>>>

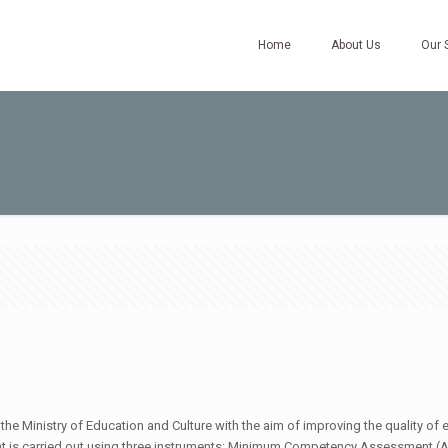
Home
About Us
Our 
e Ministry of Education and Culture with the aim of improving the quality of 
ent is carried out using three instruments: Minimum Competency Assessment (A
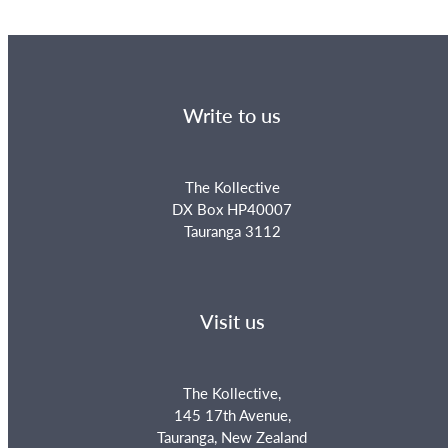
Write to us
The Kollective
DX Box HP40007
Tauranga 3112
Visit us
The Kollective,
145 17th Avenue,
Tauranga, New Zealand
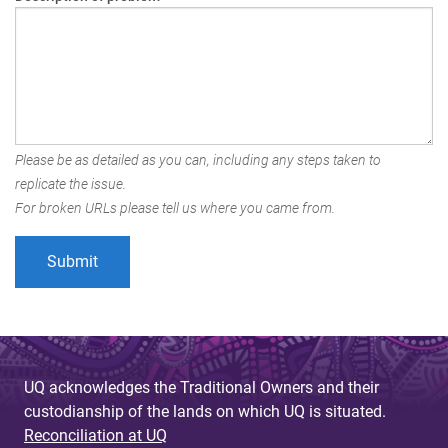
Please be as detailed as you can, including any steps taken to
replicate the issue.
For broken URLs please tell us where you came from.
UQ acknowledges the Traditional Owners and their
custodianship of the lands on which UQ is situated.
Reconciliation at UQ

<<<

**Task requirements**
Begin at the first line of the records. Print every line through the one containing "For broken URLs" exactly, but skip the pictures.

**Result for this task**
Home
About Us
Our 
e Ministry of Education and Culture with the aim of improving the quality of 
ent is carried out using three instruments: Minimum Competency Assessment (A
Write to us
The Kollective
DX Box HP40007
Tauranga 3112
Visit us
The Kollective,
145 17th Avenue,
Tauranga, New Zealand
Please be as detailed as you can, including any steps taken to
replicate the issue.
For broken URLs please tell us where you came from.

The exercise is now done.